Par Anja Ries, étudiante M2

 

Contrairement à d’autres pays comme l’Allemagne ou le Canada, il n’existe pas en France de cadre législatif pour régir le métier de traducteur. Ni le titre, ni l’exercice professionnel ne sont protégés par la loi, ce qui signifie que n’importe qui peut s’improviser traducteur du jour au lendemain à partir du moment où il ou elle juge ses compétences linguistiques suffisantes. Cela tient au fait que la traduction est encore trop souvent perçue comme une tâche pas si difficile, à la portée de quiconque maîtrise plus ou moins bien une langue étrangère.
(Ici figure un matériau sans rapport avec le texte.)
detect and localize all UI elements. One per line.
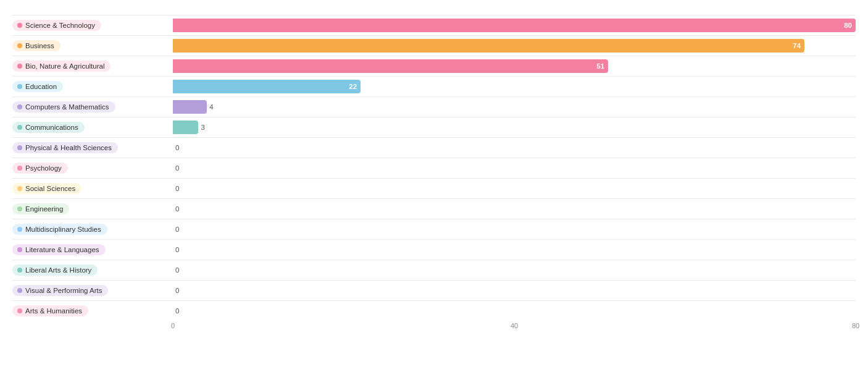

Or nous savons que la traduction fait appel à des compétences multiples, qui vont d’une bonne culture générale au maniement d’outils informatiques spécifiques en passant, naturellement, par d’excellentes connaissances des langues source et cible. Bien que la plupart des formations en traduction soient de haut niveau et sanctionnées par un diplôme bac + 5, la technicité acquise et la polyvalence dont doit faire preuve tout traducteur souffrent encore d’un manque de reconnaissance, aussi bien par le législateur que par le grand public. Aucun Ordre, aucun Conseil ne définit les contours de la profession et n’intervient en cas de problème d’éthique ou de qualité.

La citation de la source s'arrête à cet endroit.